◆ WORK ITEM
The answer must be an exact transcription of the lines below from the first through the one containing "konserleri ilgi gördü", with the pictures left out; please add nothing else.

Start of Block

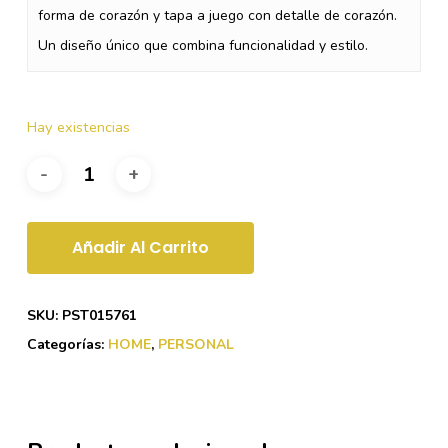
forma de corazón y tapa a juego con detalle de corazón.
Un diseño único que combina funcionalidad y estilo.
Hay existencias
Añadir Al Carrito
SKU:
PST015761
Categorías:
HOME
,
PERSONAL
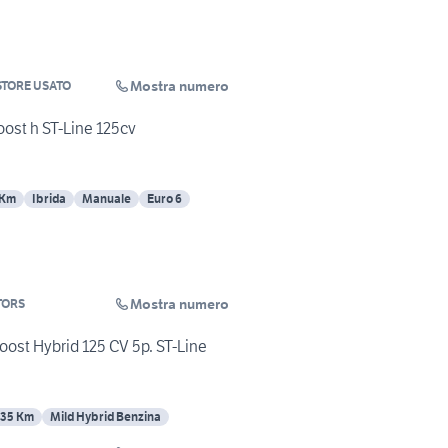
Mostra numero
TORE USATO
ost h ST-Line 125cv
 Km
Ibrida
Manuale
Euro 6
Mostra numero
TORS
oost Hybrid 125 CV 5p. ST-Line
435 Km
Mild Hybrid Benzina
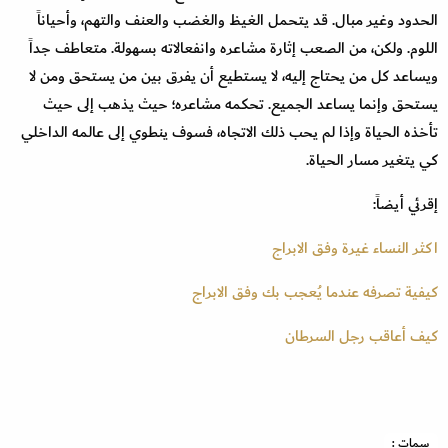
الحدود وغير مبال. قد يتحمل الغيظ والغضب والعنف والتهم، وأحياناً
اللوم. ولكن، من الصعب إثارة مشاعره وانفعالاته بسهولة. متعاطف جداً
ويساعد كل من يحتاج إليه، لا يستطيع أن يفرق بين من يستحق ومن لا
يستحق وإنما يساعد الجميع. تحكمه مشاعره؛ حيث يذهب إلى حيث
تأخذه الحياة وإذا لم يحب ذلك الاتجاه، فسوف ينطوي إلى عالمه الداخلي
كي يتغير مسار الحياة.
إقرئي أيضاً:
اكثر النساء غيرة وفق الابراج
كيفية تصرفه عندما يُعجب بك وفق الابراج
كيف أعاقب رجل السرطان
سمات :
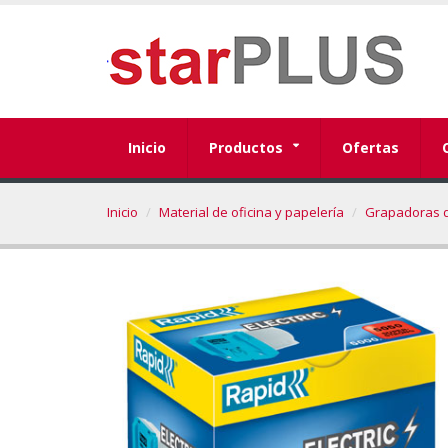
Inicio
Productos
Ofertas
Inicio
Material de oficina y papelería
Grapadoras d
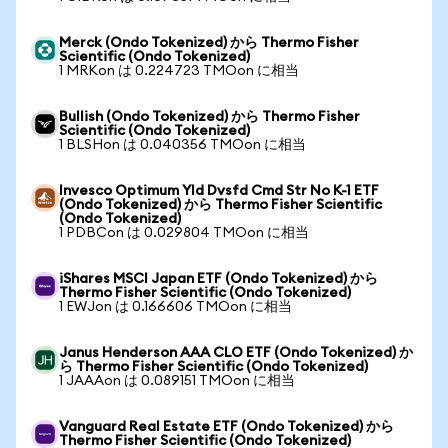
Merck (Ondo Tokenized) から Thermo Fisher
Scientific (Ondo Tokenized)
1 MRKon は 0.224723 TMOon に相当
Bullish (Ondo Tokenized) から Thermo Fisher
Scientific (Ondo Tokenized)
1 BLSHon は 0.040356 TMOon に相当
Invesco Optimum Yld Dvsfd Cmd Str No K-1 ETF
(Ondo Tokenized) から Thermo Fisher Scientific
(Ondo Tokenized)
1 PDBCon は 0.029804 TMOon に相当
iShares MSCI Japan ETF (Ondo Tokenized) から
Thermo Fisher Scientific (Ondo Tokenized)
1 EWJon は 0.166606 TMOon に相当
Janus Henderson AAA CLO ETF (Ondo Tokenized) か
ら Thermo Fisher Scientific (Ondo Tokenized)
1 JAAAon は 0.089151 TMOon に相当
Vanguard Real Estate ETF (Ondo Tokenized) から
Thermo Fisher Scientific (Ondo Tokenized)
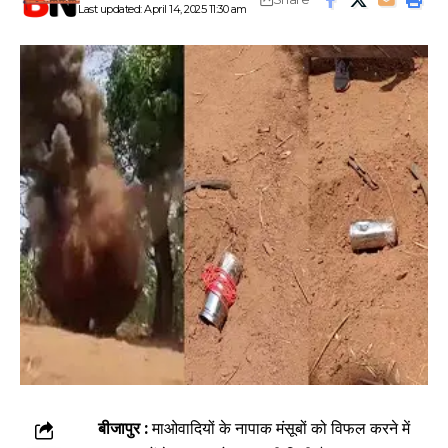
Last updated: April 14, 2025 11:30 am
बीजापुर :
माओवादियों के नापाक मंसूबों को विफल करने में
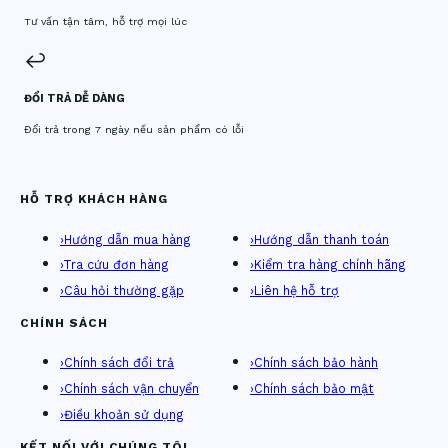
Tư vấn tận tâm, hỗ trợ mọi lúc
↩️
ĐỔI TRẢ DỄ DÀNG
Đổi trả trong 7 ngày nếu sản phẩm có lỗi
HỖ TRỢ KHÁCH HÀNG
›
Hướng dẫn mua hàng
›
Hướng dẫn thanh toán
›
Tra cứu đơn hàng
›
Kiểm tra hàng chính hãng
›
Câu hỏi thường gặp
›
Liên hệ hỗ trợ
CHÍNH SÁCH
›
Chính sách đổi trả
›
Chính sách bảo hành
›
Chính sách vận chuyển
›
Chính sách bảo mật
›
Điều khoản sử dụng
KẾT NỐI VỚI CHÚNG TÔI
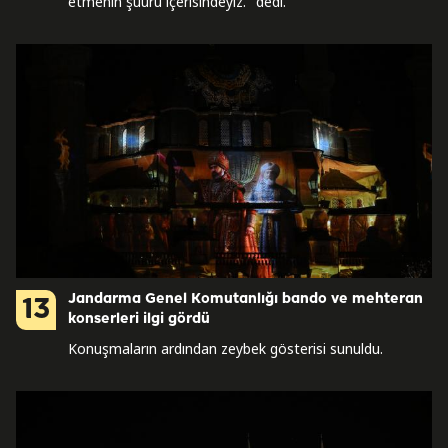
etmenin şuuru içerisindeyiz." dedi.
Jandarma Genel Komutanlığı bando ve mehteran
13
konserleri ilgi gördü
Konuşmaların ardından zeybek gösterisi sunuldu.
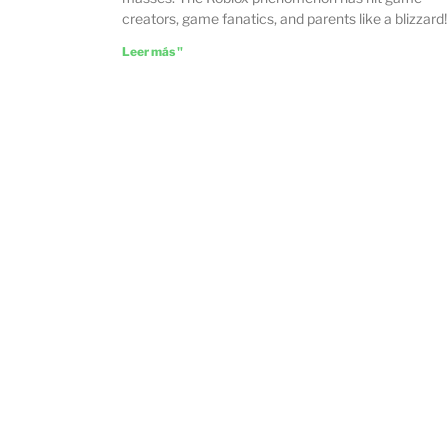
creators, game fanatics, and parents like a blizzard! 
Leer más "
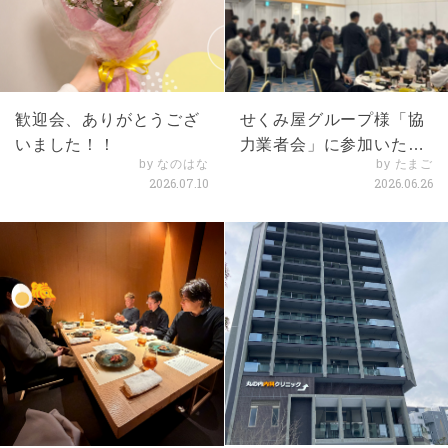
歓迎会、ありがとうござ
せくみ屋グループ様「協
いました！！
力業者会」に参加いたし
by なのはな
by たまご
ました
2026.07.10
2026.06.26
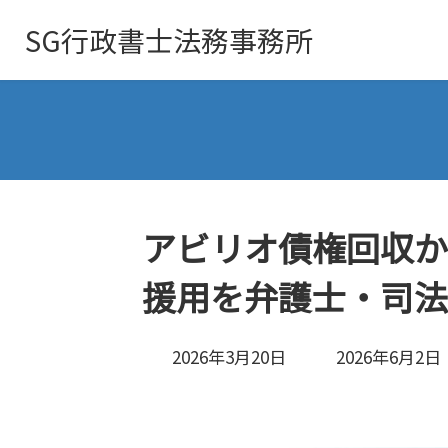
SG行政書士
法務事務所
アビリオ債権回収か
援用を弁護士・司法
最
2026年3月20日
2026年6月2日
終
更
新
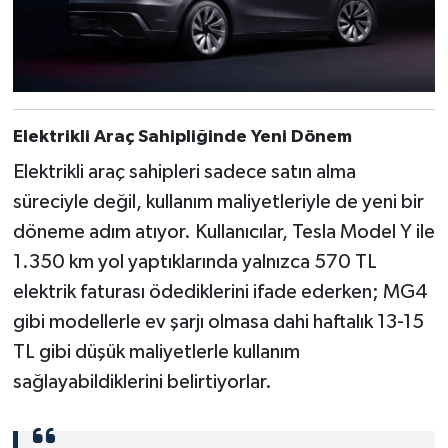
Elektrikli Araç Sahipliğinde Yeni Dönem
Elektrikli araç sahipleri sadece satın alma
süreciyle değil, kullanım maliyetleriyle de yeni bir
döneme adım atıyor. Kullanıcılar, Tesla Model Y ile
1.350 km yol yaptıklarında yalnızca 570 TL
elektrik faturası ödediklerini ifade ederken; MG4
gibi modellerle ev şarjı olmasa dahi haftalık 13-15
TL gibi düşük maliyetlerle kullanım
sağlayabildiklerini belirtiyorlar.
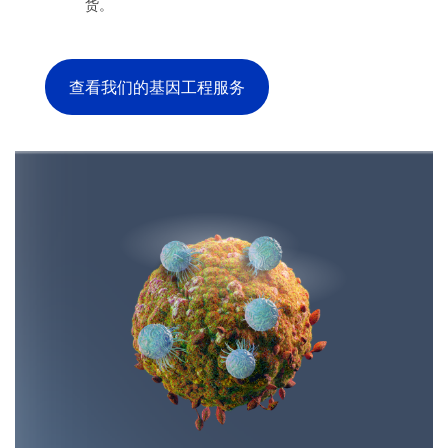
货。
查看我们的基因工程服务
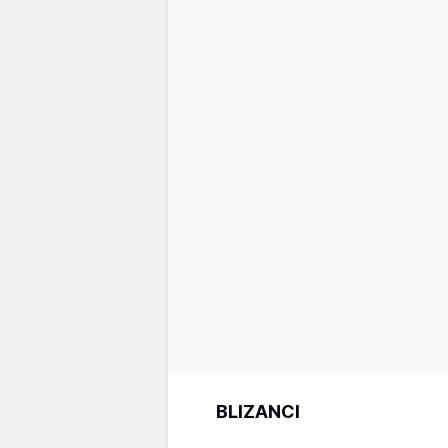
BLIZANCI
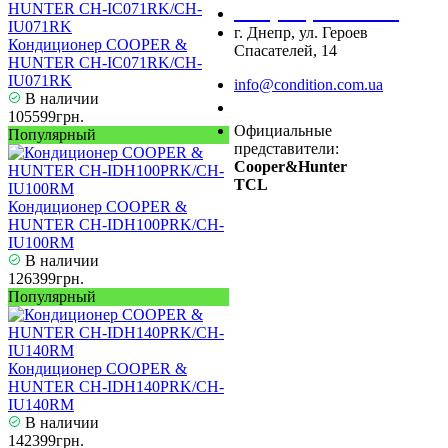
+38 (067) 545 08 44
г. Днепр, ул. Героев
Кондиционер COOPER &
Спасателей, 14
HUNTER CH-IC071RK/CH-
IU071RK
info@condition.com.ua
В наличии
Заказать звонок
105599грн.
Официальные
Популярный
представители:
Cooper&Hunter
TCL
Кондиционер COOPER &
HUNTER CH-IDH100PRK/CH-
IU100RM
В наличии
126399грн.
Популярный
Кондиционер COOPER &
HUNTER CH-IDH140PRK/CH-
IU140RM
В наличии
142399грн.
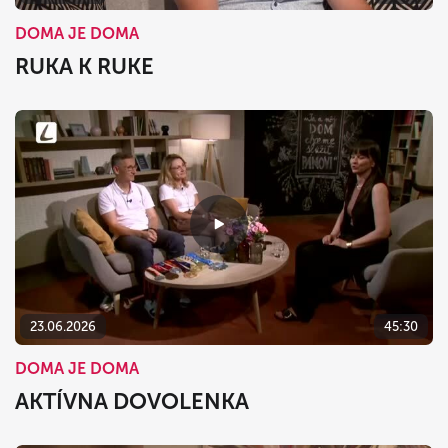
DOMA JE DOMA
RUKA K RUKE
23.06.2026
45:30
DOMA JE DOMA
AKTÍVNA DOVOLENKA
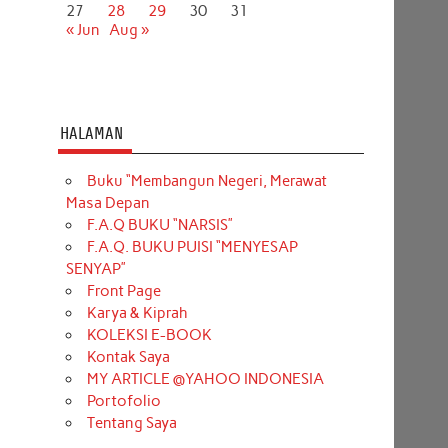
27
28
29
30
31
« Jun
Aug »
HALAMAN
Buku “Membangun Negeri, Merawat
Masa Depan
F.A.Q BUKU “NARSIS”
F.A.Q. BUKU PUISI “MENYESAP
SENYAP”
Front Page
Karya & Kiprah
KOLEKSI E-BOOK
Kontak Saya
MY ARTICLE @YAHOO INDONESIA
Portofolio
Tentang Saya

End of Block

◆ ANSWER TO THIS TASK
forma de corazón y tapa a juego con detalle de corazón.
Un diseño único que combina funcionalidad y estilo.
Hay existencias
Añadir Al Carrito
SKU:
PST015761
Categorías:
HOME
,
PERSONAL
Mostra numero
TORE USATO
ost h ST-Line 125cv
 Km
Ibrida
Manuale
Euro 6
Mostra numero
TORS
oost Hybrid 125 CV 5p. ST-Line
435 Km
Mild Hybrid Benzina
الحدود وغير مبال. قد يتحمل الغيظ والغضب والعنف والتهم، وأحياناً
اللوم. ولكن، من الصعب إثارة مشاعره وانفعالاته بسهولة. متعاطف جداً
ويساعد كل من يحتاج إليه، لا يستطيع أن يفرق بين من يستحق ومن لا
يستحق وإنما يساعد الجميع. تحكمه مشاعره؛ حيث يذهب إلى حيث
تأخذه الحياة وإذا لم يحب ذلك الاتجاه، فسوف ينطوي إلى عالمه الداخلي
كي يتغير مسار الحياة.
إقرئي أيضاً:
اكثر النساء غيرة وفق الابراج
كيفية تصرفه عندما يُعجب بك وفق الابراج
كيف أعاقب رجل السرطان
سمات :
Inicio
Productos
Ofertas
Inicio
Material de oficina y papelería
Grapadoras d
Merck (Ondo Tokenized) から Thermo Fisher
Scientific (Ondo Tokenized)
1 MRKon は 0.224723 TMOon に相当
Bullish (Ondo Tokenized) から Thermo Fisher
Scientific (Ondo Tokenized)
1 BLSHon は 0.040356 TMOon に相当
Invesco Optimum Yld Dvsfd Cmd Str No K-1 ETF
(Ondo Tokenized) から Thermo Fisher Scientific
(Ondo Tokenized)
1 PDBCon は 0.029804 TMOon に相当
iShares MSCI Japan ETF (Ondo Tokenized) から
Thermo Fisher Scientific (Ondo Tokenized)
1 EWJon は 0.166606 TMOon に相当
Janus Henderson AAA CLO ETF (Ondo Tokenized) か
ら Thermo Fisher Scientific (Ondo Tokenized)
1 JAAAon は 0.089151 TMOon に相当
Vanguard Real Estate ETF (Ondo Tokenized) から
Thermo Fisher Scientific (Ondo Tokenized)
Last updated: April 14, 2025 11:30 am
बीजापुर :
माओवादियों के नापाक मंसूबों को विफल करने में
Tư vấn tận tâm, hỗ trợ mọi lúc
↩️
ĐỔI TRẢ DỄ DÀNG
Đổi trả trong 7 ngày nếu sản phẩm có lỗi
HỖ TRỢ KHÁCH HÀNG
›
Hướng dẫn mua hàng
›
Hướng dẫn thanh toán
›
Tra cứu đơn hàng
›
Kiểm tra hàng chính hãng
›
Câu hỏi thường gặp
›
Liên hệ hỗ trợ
CHÍNH SÁCH
›
Chính sách đổi trả
›
Chính sách bảo hành
›
Chính sách vận chuyển
›
Chính sách bảo mật
›
Điều khoản sử dụng
KẾT NỐI VỚI CHÚNG TÔI
etmenin şuuru içerisindeyiz." dedi.
Jandarma Genel Komutanlığı bando ve mehteran
13
konserleri ilgi gördü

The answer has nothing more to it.